From: David <davidbl_at_iinet.net.au>
Date: 15 Dec 2006 16:32:37 -0800
Message-ID: <1166229157.816830.14010_at_t46g2000cwa.googlegroups.com>


Sampo Syreeni wrote:
> On 2006-12-15, David wrote:
>
> > I've had a (very) brief look at the paper "Semantic Concurrency
> > Control in Object-Oriented Database Systems" by Muth et al. Is this
> > representative? In that paper they look for methods on objects that
> > commute and use this to provide a locking protocol with increased
> > concurrency.
>
> Representative, but far from comprehesive. For example note that since
> subtransactions are committed before their parents, changes that might
> still be rolled back at a higher level become visible early at the lower
> levels. The effects of such transactions will have to be compensated
> later on. Combined with a subsequent transaction that relies on the
> compensation, I think you'll get a composite transaction that is
> precisely equivalent to an OT. The difference is that open nested
> transactions are built dynamically, at a lower level of granularity,
> they are more general in that they consider the ordering of
> noncommutative actions as well, and they can even automatically handle a
> situation where a compensation commutes with a transaction relying on
> the compensated object.
>
> > However OT assumes that *all* changes on the data (however simple or
> > complex) can be represented by operations that can be applied in
> > different orders at different sites in order to synchronise replicated
> > data.
>
> Yes. It's the special case which admits arbitrary commutation and static
> combination of the compensation code to the following transaction.
> Unfortunately there are updates which cannot be so decomposed, and an
> even larger set which could in theory be decomposed like this but which
> either does not admit any tractable means of deriving the correct update
> protocol or leads to an update protocol which is too complex for
> efficient implementation.
>
> > It is not about providing increased concurrency on top of a single,
> > centralised DB with (ultimately) a pessimistic locking model.
>
> Who said anything about centralization? It's well known that you can
> transform pessimistic protocols to optimistic ones with timestamps,
> priorities and validation. And secondly, *if* you can commute two method
> invocations as in OT, then I think you *can* express that fact under
> Muth et al's protocol as a set of semantic lock modes, methods of
> different levels, and compensations which ends up being nonexclusive.
> That's not exactly pessimistic to my eye.

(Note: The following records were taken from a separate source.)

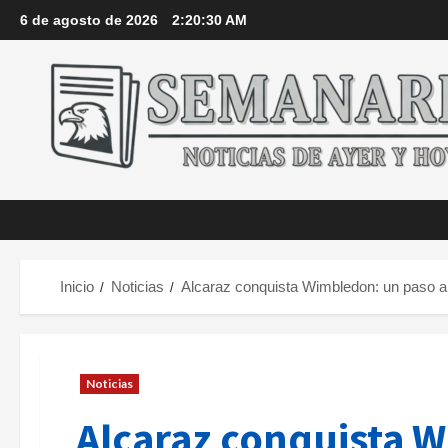
Saltar
6 de agosto de 2026
2:20:31 AM
al
contenido
Inicio
Noticias
Alcaraz conquista Wimbledon: un paso a l
Noticias
Alcaraz conquista W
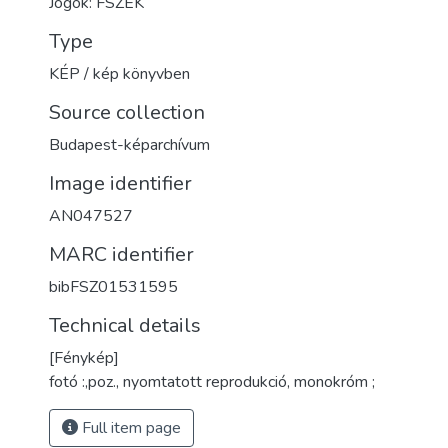
Jogok: FSZEK
Type
KÉP / kép könyvben
Source collection
Budapest-képarchívum
Image identifier
AN047527
MARC identifier
bibFSZ01531595
Technical details
[Fénykép]
fotó :,poz., nyomtatott reprodukció, monokróm ;
Full item page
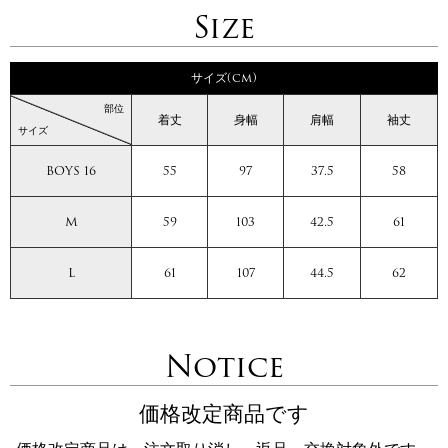
Size
サイズ(cm)
部位
着丈
身幅
肩幅
袖丈
サイズ
BOYS 16
55
97
37.5
58
M
59
103
42.5
61
L
61
107
44.5
62
Notice
価格改定商品です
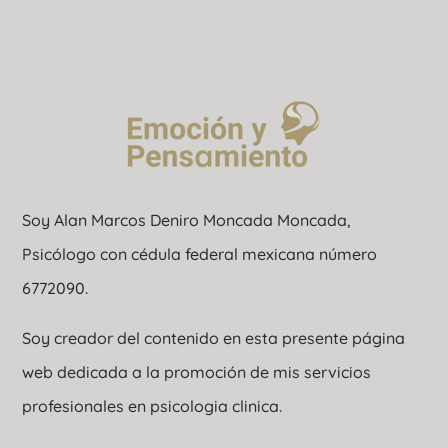
Soy Alan Marcos Deniro Moncada Moncada,
Psicólogo con cédula federal mexicana número
6772090.
Soy creador del contenido en esta presente página
web dedicada a la promoción de mis servicios
profesionales en psicologia clinica.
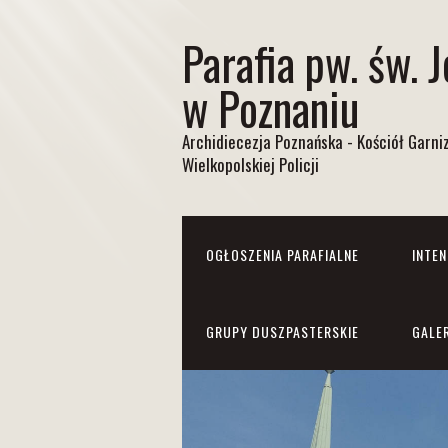
Parafia pw. św. 
w Poznaniu
Archidiecezja Poznańska - Kościół Garn
Wielkopolskiej Policji
OGŁOSZENIA PARAFIALNE
INTE
GRUPY DUSZPASTERSKIE
GALE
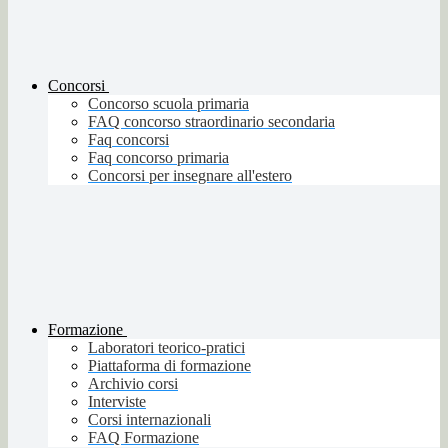
Concorsi
Concorso scuola primaria
FAQ concorso straordinario secondaria
Faq concorsi
Faq concorso primaria
Concorsi per insegnare all'estero
Formazione
Laboratori teorico-pratici
Piattaforma di formazione
Archivio corsi
Interviste
Corsi internazionali
FAQ Formazione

Note that OT is not a locking protocol. In allows for multi-users with no locking at all.

> > OT doesn't limit itself to commuting operations (say).
>
> On top of the entire set of valid database states times valid state
> independent updates, yes it does; otherwise it annuls some of the
> transactions. Furthermore, it fails to handle the case where even this
> more general form of commutativity does not hold.
>
> For example, what would it do with two concurrent account withdrawal
> transactions, either but not both of which can be completed successfully
> because of a balance constraint? Open nested transactions e.g. permit a
> situation where the pair gets executed at the lowest levels, leading to
> a visible inconsistency, and then the first transaction gets compensated
> before any hard cash is dispensed or subsequent high level transactions
> have had a chance to proceed. That's rather extreme as far as
> commutativity, concurrency and average latency go.

OT imposes strong restrictions on the integrity constraints. It is not permissible to nul an operation once it has been generated. This limits the applications for which OT is suitable. Eg don't use OT for reserving seats on an aeroplane. However, collaborative, decentralised management of a company's geological data would be reasonable.